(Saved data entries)
*** Block opens ***

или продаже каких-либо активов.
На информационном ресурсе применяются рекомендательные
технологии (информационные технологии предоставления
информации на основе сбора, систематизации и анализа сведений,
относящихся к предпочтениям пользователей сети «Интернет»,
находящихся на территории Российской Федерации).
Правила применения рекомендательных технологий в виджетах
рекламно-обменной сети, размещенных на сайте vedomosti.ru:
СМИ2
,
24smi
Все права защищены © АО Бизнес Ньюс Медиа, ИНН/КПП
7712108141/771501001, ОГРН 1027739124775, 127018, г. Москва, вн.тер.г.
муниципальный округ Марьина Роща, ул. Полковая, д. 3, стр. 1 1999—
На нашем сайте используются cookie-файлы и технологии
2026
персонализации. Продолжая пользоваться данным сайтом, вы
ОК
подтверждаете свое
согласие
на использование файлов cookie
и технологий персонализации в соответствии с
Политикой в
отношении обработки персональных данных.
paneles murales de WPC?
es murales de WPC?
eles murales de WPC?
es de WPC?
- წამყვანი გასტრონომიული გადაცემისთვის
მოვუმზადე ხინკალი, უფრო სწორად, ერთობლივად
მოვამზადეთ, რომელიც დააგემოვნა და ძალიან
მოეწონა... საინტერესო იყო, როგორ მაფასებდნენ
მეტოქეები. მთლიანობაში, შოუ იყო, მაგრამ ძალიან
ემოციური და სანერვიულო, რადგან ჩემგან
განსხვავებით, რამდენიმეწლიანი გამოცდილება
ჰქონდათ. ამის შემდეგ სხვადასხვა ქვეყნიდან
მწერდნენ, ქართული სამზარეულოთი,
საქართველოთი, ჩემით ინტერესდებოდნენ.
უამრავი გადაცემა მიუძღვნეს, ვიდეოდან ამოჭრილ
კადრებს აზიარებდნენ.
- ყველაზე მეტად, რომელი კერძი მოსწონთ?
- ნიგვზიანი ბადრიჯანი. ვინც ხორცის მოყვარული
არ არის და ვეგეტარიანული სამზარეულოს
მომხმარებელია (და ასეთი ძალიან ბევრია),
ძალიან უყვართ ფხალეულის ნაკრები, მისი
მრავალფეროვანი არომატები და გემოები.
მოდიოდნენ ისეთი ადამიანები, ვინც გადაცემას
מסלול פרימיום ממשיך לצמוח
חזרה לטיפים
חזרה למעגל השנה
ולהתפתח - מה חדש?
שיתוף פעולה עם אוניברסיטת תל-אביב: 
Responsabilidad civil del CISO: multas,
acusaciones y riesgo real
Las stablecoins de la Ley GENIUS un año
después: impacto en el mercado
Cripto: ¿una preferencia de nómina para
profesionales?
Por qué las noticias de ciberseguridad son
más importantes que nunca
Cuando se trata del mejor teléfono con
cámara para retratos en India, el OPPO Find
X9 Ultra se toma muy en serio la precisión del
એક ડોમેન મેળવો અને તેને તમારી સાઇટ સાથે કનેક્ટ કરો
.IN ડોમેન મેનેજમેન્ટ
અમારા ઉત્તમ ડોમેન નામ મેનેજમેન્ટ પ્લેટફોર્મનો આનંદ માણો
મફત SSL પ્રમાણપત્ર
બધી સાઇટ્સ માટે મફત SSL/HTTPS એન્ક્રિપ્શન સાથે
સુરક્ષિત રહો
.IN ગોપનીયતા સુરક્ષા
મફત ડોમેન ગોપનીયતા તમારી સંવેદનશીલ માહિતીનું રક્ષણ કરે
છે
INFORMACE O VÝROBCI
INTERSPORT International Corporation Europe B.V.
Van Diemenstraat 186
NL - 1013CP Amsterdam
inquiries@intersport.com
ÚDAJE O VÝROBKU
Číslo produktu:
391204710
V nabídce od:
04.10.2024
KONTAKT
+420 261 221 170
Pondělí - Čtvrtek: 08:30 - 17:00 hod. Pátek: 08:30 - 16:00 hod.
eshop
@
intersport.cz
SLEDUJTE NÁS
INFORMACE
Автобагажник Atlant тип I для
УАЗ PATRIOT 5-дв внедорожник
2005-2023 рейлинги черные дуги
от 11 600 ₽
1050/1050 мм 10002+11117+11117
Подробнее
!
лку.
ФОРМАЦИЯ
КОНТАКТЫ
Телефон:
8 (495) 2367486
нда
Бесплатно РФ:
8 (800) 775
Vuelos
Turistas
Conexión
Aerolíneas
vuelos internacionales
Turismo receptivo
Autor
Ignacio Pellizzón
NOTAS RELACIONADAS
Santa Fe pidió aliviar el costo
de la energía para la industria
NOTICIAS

*** Block closes ***
*** Block opens ***

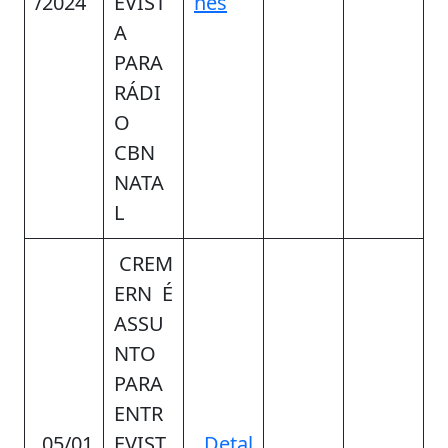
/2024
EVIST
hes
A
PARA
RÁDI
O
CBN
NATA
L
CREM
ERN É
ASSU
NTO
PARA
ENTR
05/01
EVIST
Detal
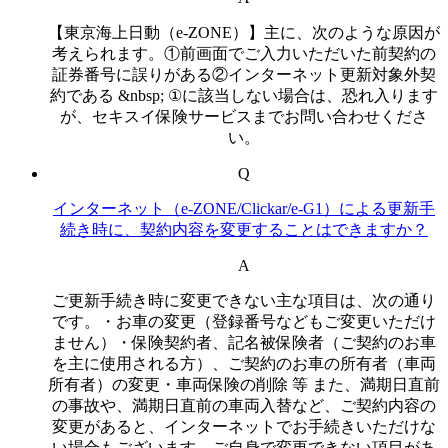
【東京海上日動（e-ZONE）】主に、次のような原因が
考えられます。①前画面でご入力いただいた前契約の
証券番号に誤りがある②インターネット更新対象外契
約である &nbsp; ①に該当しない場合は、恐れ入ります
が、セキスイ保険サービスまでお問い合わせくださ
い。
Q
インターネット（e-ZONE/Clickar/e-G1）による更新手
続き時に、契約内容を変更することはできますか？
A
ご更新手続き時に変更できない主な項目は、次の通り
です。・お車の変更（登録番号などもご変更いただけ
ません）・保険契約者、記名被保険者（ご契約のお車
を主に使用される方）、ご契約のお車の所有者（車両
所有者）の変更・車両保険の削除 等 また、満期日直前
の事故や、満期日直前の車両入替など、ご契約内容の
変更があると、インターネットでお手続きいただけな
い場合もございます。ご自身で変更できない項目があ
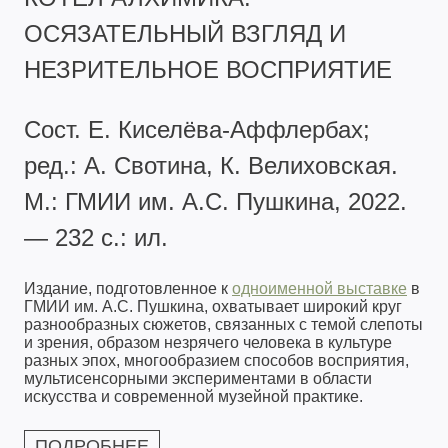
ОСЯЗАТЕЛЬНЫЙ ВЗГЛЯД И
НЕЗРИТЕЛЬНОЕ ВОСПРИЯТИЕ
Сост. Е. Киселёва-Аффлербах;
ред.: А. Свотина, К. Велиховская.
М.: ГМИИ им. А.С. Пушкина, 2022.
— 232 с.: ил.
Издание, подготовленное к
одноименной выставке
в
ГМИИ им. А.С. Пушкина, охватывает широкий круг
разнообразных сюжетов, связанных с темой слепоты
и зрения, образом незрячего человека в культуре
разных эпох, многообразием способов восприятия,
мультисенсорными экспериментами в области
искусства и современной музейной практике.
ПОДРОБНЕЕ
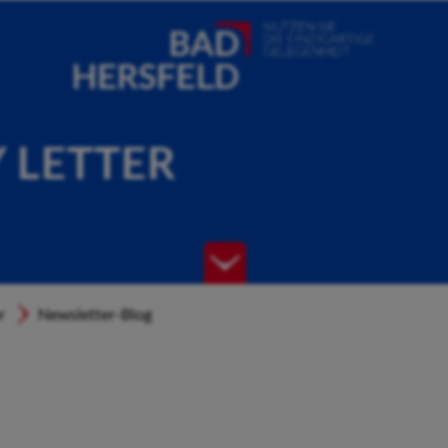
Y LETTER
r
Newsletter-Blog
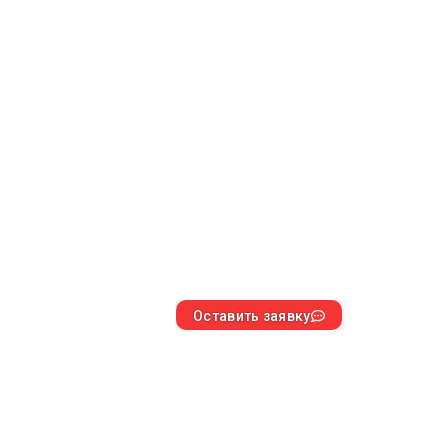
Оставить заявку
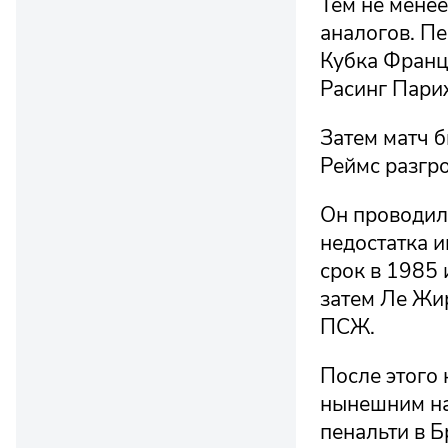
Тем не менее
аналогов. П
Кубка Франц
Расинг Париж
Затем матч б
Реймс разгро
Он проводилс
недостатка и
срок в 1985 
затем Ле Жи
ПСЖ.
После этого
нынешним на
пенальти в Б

*** Block closes ***

▶ _TO DO_:
Figure out how many lines of the data hold "ვინც", and answer with the number only.

▶ _RESPONSE_:
2